Gold prices retreated slightly in Asian trade Friday, trimming part of their weekly gains as investors favored risk-driven assets over traditional havens. Spot gold fell 0.3% to $3,847.27/oz, while December futures held steady at $3,871.12/oz. Earlier this week, bullion touched a record high of $3,897.20/oz.
Global equities remained buoyant on optimism over artificial intelligence and expectations of further Federal Reserve rate cuts. Wall Street indexes closed at record levels, limiting demand for havens like gold despite lingering political uncertainty from the U.S. government shutdown.
Other precious metals also softened:
- Platinum: down 0.6% to $1,567.97/oz
- Silver: flat at $47.00/oz (still up 2.3% for the week)
Gold, however, is on pace for a 2.2% weekly gain, extending its rally to seven consecutive weeks.
Shutdown, Data Delays Keep Traders Cautious
The ongoing U.S. government shutdown, which has suspended the release of official September nonfarm payrolls, kept markets leaning on private indicators for labor data. Investors largely shrugged off the short-term economic risks from the shutdown, pointing to historical evidence that such events rarely derail financial markets.

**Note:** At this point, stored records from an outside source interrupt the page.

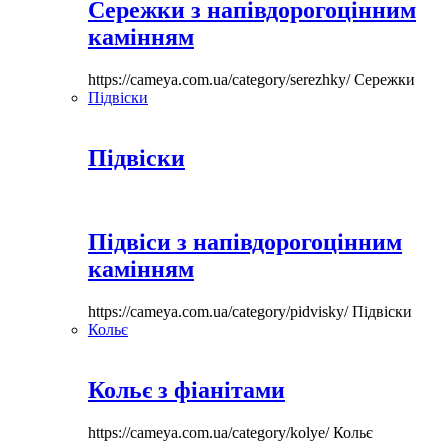
Сережки з напівдорогоцінним
камінням
https://cameya.com.ua/category/serezhky/
Сережки
Підвіски
Підвіски
Підвіси з напівдорогоцінним
камінням
https://cameya.com.ua/category/pidvisky/
Підвіски
Кольє
Кольє з фіанітами
https://cameya.com.ua/category/kolye/
Кольє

Instead, attention shifted to weaker private employment readings:
- ADP payrolls (Sept): showed a sharp decline in private sector jobs
- Challenger job cuts: reported continued layoffs, though at a slower pace
- ISM Manufacturing PMI: improved slightly to 49.1, but still in contraction
The absence of official labor figures heightened the importance of these reports, which reinforced expectations of additional Fed easing.
Markets Eye October Rate Cut

Traders see the Federal Reserve’s next move as all but certain. According to the CME FedWatch Tool, markets are pricing in a 99.3% chance of a 25-basis-point rate cut in October, following last month’s reduction.
- September cut: 25 bps, citing labor market risks
- October outlook: nearly assured, though sticky inflation remains a concern
- Fed debate: some officials caution against over-cutting with inflation still above 2%
While gold remains supported by easing bets, persistent strength in equities and risk assets is tempering haven demand. Analysts suggest bullion’s trajectory will depend on how quickly the Fed balances its dual mandate of price stability and labor support amid a politically charged environment.